@projectjam/profane-detect NPM

!note the bad words are extracted from the profane-words package and modified by us. homoglyph characters are extracted from the unicode homoglyph list and modified by us to ensure safety.

@projectjam/profane-detect

universal profanity detection that handles obfuscated text, leetspeak, homoglyphs, and multiple character variations. detects attempts to bypass filters using special characters, similar-looking letters, subtle modifications, and reversed text.

features

🔍 robust detection of obfuscated profanity, including substring matches (e.g., "fck" in "badfckword").
🧑‍💻 handles leetspeak (e.g., "f0ck" -> "fuck").
🔄 advanced homoglyph mapping (similar-looking characters).
🎯 reports the most relevant banned word based on the longest normalized match.
◀️ reversed text detection is always active (e.g., "kcuf" -> "fuck").
📝 json output with detailed metrics and timestamps.
⚡ fast normalization and optional caching for performance.
🌐 full unicode support.
📦 works with esm, commonjs, and typescript.

working on

fast lookup
substring detection
leetspeak normalization
reversable text
universal language support
custom homoglyph symbols
slang detection

installation

npm install @projectjam/profane-detect

usage

basic detection

import { profanedetect } from '@projectjam/profane-detect'; // note: class name is profanedetect

const detector = new profanedetect(); // default options are sensible

// example: detects "fck" within "hellfck" after normalization
const result1 = detector.detect("hello f*ck");
console.log(result1);
// expected output might look like:
// {
//   found: true,
//   matches: [ 'fuck' ], // original word from your banned list
//   normalized: 'hellofck',
//   metrics: { /* ... */ }
// }

const result2 = detector.detect("c00kiefck");
console.log(result2);
// expected output might look like:
// {
//   found: true,
//   matches: [ 'fuck' ], // matched "fck" part
//   normalized: 'cookiefck',
//   metrics: { /* ... */ }
// }

json output

import { profanedetect } from '@projectjam/profane-detect';
const detector = new profanedetect();

const jsonresult = detector.tojson("this is some f0cking text!");
console.log(jsonresult);
// will include config details like usingreversible: true

custom configuration

import { profanedetect } from '@projectjam/profane-detect';

const detector = new profanedetect({
  // custom safe words to ignore (these are normalized before use)
  safewords: ["grass", "assessment"],

  // case sensitive matching (default: false)
  casesensitive: true,

  // custom list of banned words
  bannedwords: ["newbad", "morebad"],

  // custom character mapping for homoglyphs
  homoglyphmapping: { 'α': 'a', 'β': 'b' }, // overrides or extends default

  // disable fast lookup cache (default: true)
  usefastlookup: false,

  // the usereversible option exists in types but detection of reversed text
  // is currently always active in the detect() method.
  // setting this to false will primarily affect the `usingreversible` flag in tojson() output.
  usereversible: false
});

handles obfuscation

the detector is designed to catch various obfuscation techniques:

import { profanedetect } from '@projectjam/profane-detect';
const detector = new profanedetect();

// leetspeak
console.log(detector.detect("f0ck u a55h0le")); // matches: fuck, asshole

// unicode fullwidth
console.log(detector.detect("ｆｕｃｋ")); // matches: fuck

// homoglyphs (if '𝒖' maps to 'u' in your homoglyph data)
console.log(detector.detect("f𝒖ck")); // matches: fuck

// separators (gets normalized to "fuck")
console.log(detector.detect("f.u*c_k")); // matches: fuck

// similar characters (if 'ſ' maps to 's' or 'f')
console.log(detector.detect("ſuck")); // matches: fuck (depending on mapping)

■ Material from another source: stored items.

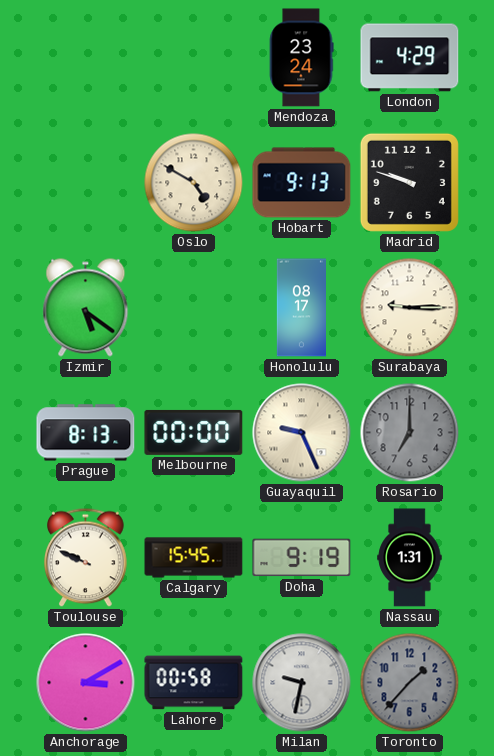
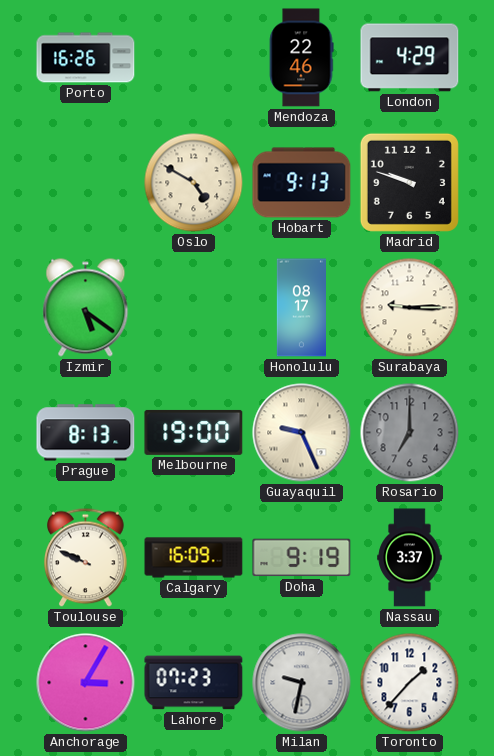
Porto: none -> 16:26
Mendoza: 23:24 -> 22:46
Melbourne: 00:00 -> 19:00
Calgary: 15:45 -> 16:09
Nassau: 1:31 -> 3:37
Anchorage: 3:10 -> 3:05
Lahore: 00:58 -> 07:23
Toronto dial: grey -> white
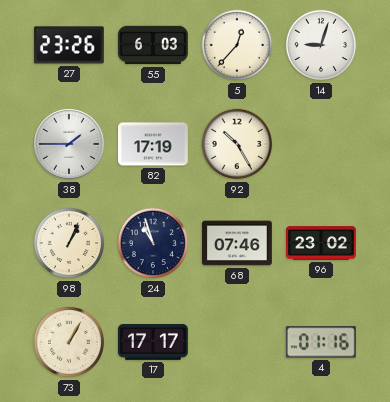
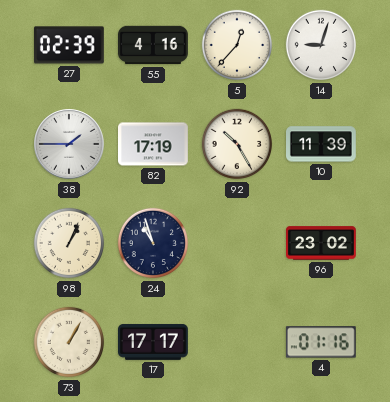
27: 23:26 -> 02:39
55: 6:03 -> 4:16
10: none -> 11:39
68: 07:46 -> none
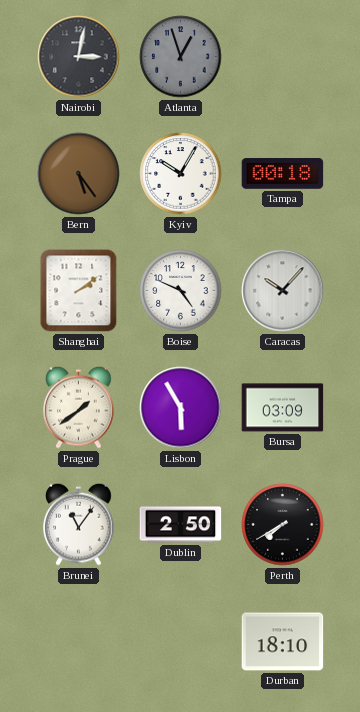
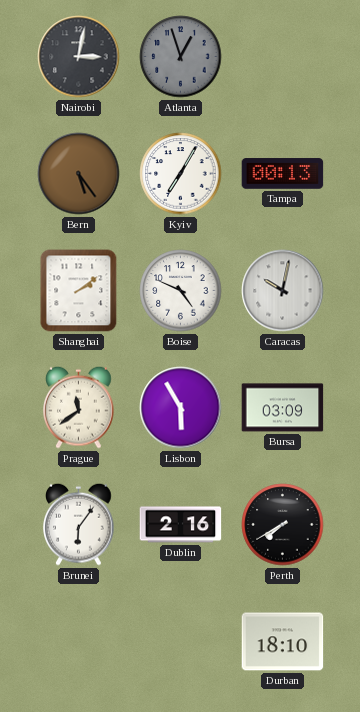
Kyiv: 10:05 -> 7:05
Tampa: 00:18 -> 00:13
Caracas: 10:07 -> 10:02
Prague: 1:39 -> 11:39
Brunei: 11:06 -> 6:06
Dublin: 2:50 -> 2:16
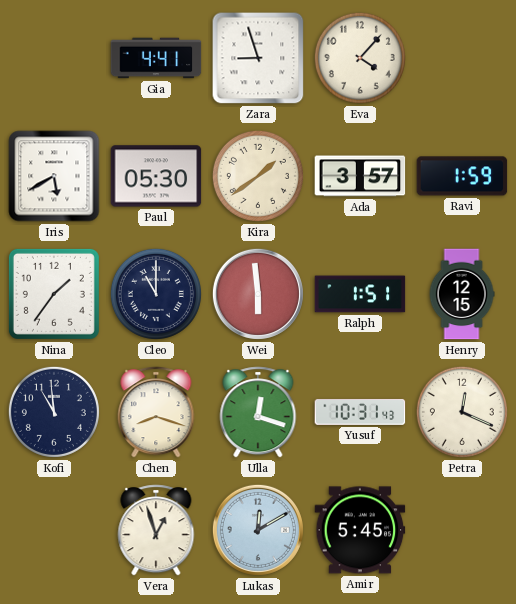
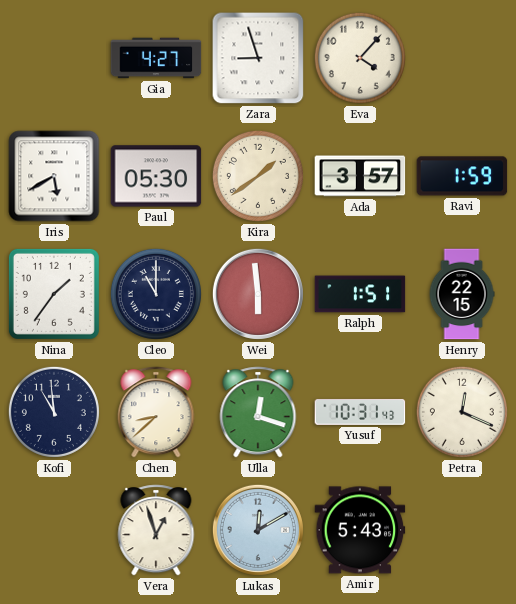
Gia: 4:41 -> 4:27
Henry: 12:15 -> 22:15
Chen: 8:18 -> 8:38
Amir: 5:45 -> 5:43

// reversed text (always checked)
console.log(detector.detect("reggin")); // matches: nigger

api reference

constructor

see profanedetectoptions in src/types.ts for all available options.

import { profanedetect, profanedetectoptions } from '@projectjam/profane-detect';

const options: profanedetectoptions = {
  safewords: ["customsafeword"],
  casesensitive: false,
  bannedwords: ["mycustombannedword"],
  homoglyphmapping: { /* ... */ },
  usefastlookup: true,
  usereversible: true // primarily affects tojson output flag
};

const detector = new profanedetect(options);

refer to src/types.ts for profanedetectoptions interface details.

methods

`detect(text: string): detectionresult`

analyzes the input text and returns a detectionresult object. see src/types.ts for the detectionresult interface. reversed text is always checked.

`tojson(text: string): detectionentry`

analyzes the input text and returns a detectionentry object, which includes the detectionresult along with timestamp and configuration information. see src/types.ts for the detectionentry interface. the config.usingreversible flag will reflect the state of the usereversible option.

`checkword(word: string): wordstatus`

quickly checks the status of a single, pre-normalized word using the cache (if usefastlookup is true). throws an error if usefastlookup is disabled. see src/types.ts for the wordstatus interface.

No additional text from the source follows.